The runtime object in the route configuration determines the probability of selecting a particular route (and hence its cluster). By using the runtime_fraction configuration, traffic to a particular route in a virtual host can be gradually shifted from one cluster to another. Consider the following example configuration, where two versions helloworld_v1 and helloworld_v2 of a service named helloworld are declared in the envoy configuration file.

virtual_hosts:
   - name: www2
     domains:
     - '*'
     routes:
       - match:
           prefix: /
           runtime_fraction:
             default_value:
               numerator: 50
               denominator: HUNDRED
             runtime_key: routing.traffic_shift.helloworld
         route:
           cluster: helloworld_v1
       - match:
           prefix: /
         route:
           cluster: helloworld_v2

Envoy matches routes with a first match policy. If the route has a runtime_fraction object, the request will be additionally matched based on the runtime_fraction value (or the default, if no value is specified). Thus, by placing routes back-to-back in the above example and specifying a runtime_fraction object in the first route, traffic shifting can be accomplished by changing the runtime_fraction value. The following are the approximate sequence of actions required to accomplish the task.

  1. In the beginning, set routing.traffic_shift.helloworld to 100, so that all requests to the helloworld virtual host would match with the v1 route and be served by the helloworld_v1 cluster.

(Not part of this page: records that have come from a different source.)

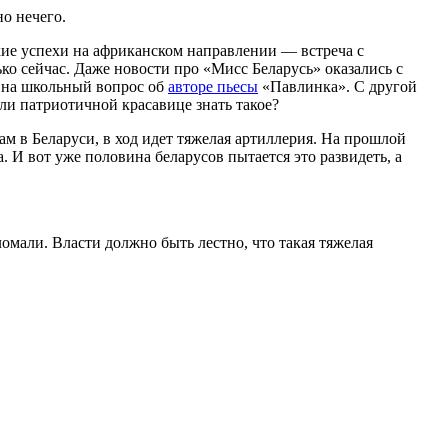
о нечего.
кие успехи на африканском направлении — встреча с
ко сейчас. Даже новости про «Мисс Беларусь» оказались с
ь на школьный вопрос об
авторе пьесы
«Павлинка». С другой
и патриотичной красавице знать такое?
ам в Беларуси, в ход идет тяжелая артиллерия. На прошлой
 И вот уже половина беларусов пытается это развидеть, а
ломали. Власти должно быть лестно, что такая тяжелая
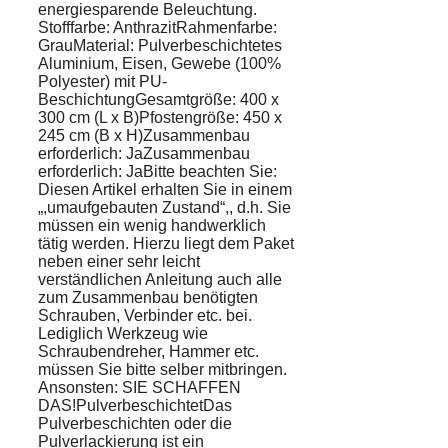
energiesparende Beleuchtung.
Stofffarbe: AnthrazitRahmenfarbe:
GrauMaterial: Pulverbeschichtetes
Aluminium, Eisen, Gewebe (100%
Polyester) mit PU-
BeschichtungGesamtgröße: 400 x
300 cm (L x B)Pfostengröße: 450 x
245 cm (B x H)Zusammenbau
erforderlich: JaZusammenbau
erforderlich: JaBitte beachten Sie:
Diesen Artikel erhalten Sie in einem
„,umaufgebauten Zustand“,, d.h. Sie
müssen ein wenig handwerklich
tätig werden. Hierzu liegt dem Paket
neben einer sehr leicht
verständlichen Anleitung auch alle
zum Zusammenbau benötigten
Schrauben, Verbinder etc. bei.
Lediglich Werkzeug wie
Schraubendreher, Hammer etc.
müssen Sie bitte selber mitbringen.
Ansonsten: SIE SCHAFFEN
DAS!PulverbeschichtetDas
Pulverbeschichten oder die
Pulverlackierung ist ein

  2. To start shifting traffic to helloworld_v2 cluster, set routing.traffic_shift.helloworld to values 0 < x < 100. For instance at 90, 1 out of every 10 requests to the helloworld virtual host will not match the v1 route and will fall through to the v2 route.

  3. Gradually decrease the value set in routing.traffic_shift.helloworld so that a larger percentage of requests match the v2 route.

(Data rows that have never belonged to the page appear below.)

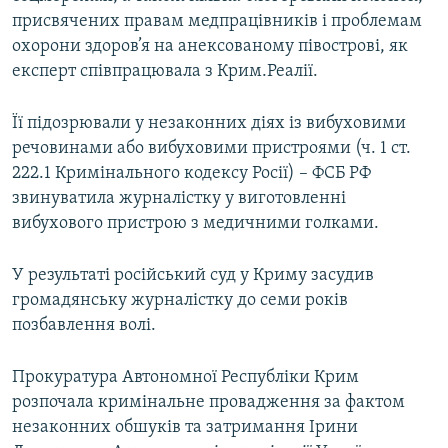
присвячених правам медпрацівників і проблемам
охорони здоров’я на анексованому півострові, як
експерт співпрацювала з Крим.Реалії.
Її підозрювали у незаконних діях із вибуховими
речовинами або вибуховими пристроями (ч. 1 ст.
222.1 Кримінального кодексу Росії) – ФСБ РФ
звинуватила журналістку у виготовленні
вибухового пристрою з медичними голками.
У результаті російський суд у Криму засудив
громадянську журналістку до семи років
позбавлення волі.
Прокуратура Автономної Республіки Крим
розпочала кримінальне провадження за фактом
незаконних обшуків та затримання Ірини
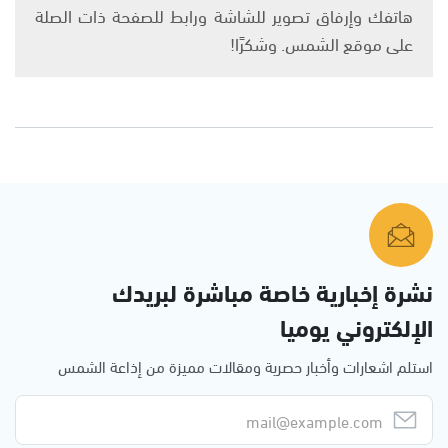
هاتفك وإرفاق تصوير للشاشة ورابط للصفحة ذات الصلة
على موقع الشمس. وشكرًا!
نشرة إخبارية خاصة مباشرة لبريدك
الإلكتروني يوميا
استلم اشعارات وأخبار حصرية ومقالات مميزة من إذاعة الشمس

  4. When routing.traffic_shift.helloworld is set to 0, no requests to the helloworld virtual host will match to the v1 route. All traffic would now fall through to the v2 route and be served by the helloworld_v2 cluster.

Traffic splitting across multiple upstreams

Consider the helloworld example again, now with three versions (v1, v2 and v3) instead of two. To split traffic evenly across the three versions (i.e., 33%, 33%, 34%), the weighted_clusters option can be used to specify the weight for each upstream cluster.

Unlike the previous example, a single route entry is sufficient. The weighted_clusters configuration block in a route can be used to specify multiple upstream clusters along with weights that indicate the percentage of traffic to be sent to each upstream cluster.

virtual_hosts:
   - name: www2
     domains:
     - '*'
     routes:
       - match: { prefix: / }
         route:
           weighted_clusters:
             runtime_key_prefix: routing.traffic_split.helloworld
             clusters:
               - name: helloworld_v1
                 weight: 33
               - name: helloworld_v2
                 weight: 33
               - name: helloworld_v3
                 weight: 34

The sum of the weights needs to be greater than 0. In the V2 API, the total weight defaults to 100, but can be modified to allow finer granularity. The total weight is now deprecated, and the relative value of each cluster weight compared to the sum of all cluster weights will be used.

The weights assigned to each cluster can be dynamically adjusted using the following runtime variables: routing.traffic_split.helloworld.helloworld_v1, routing.traffic_split.helloworld.helloworld_v2 and routing.traffic_split.helloworld.helloworld_v3.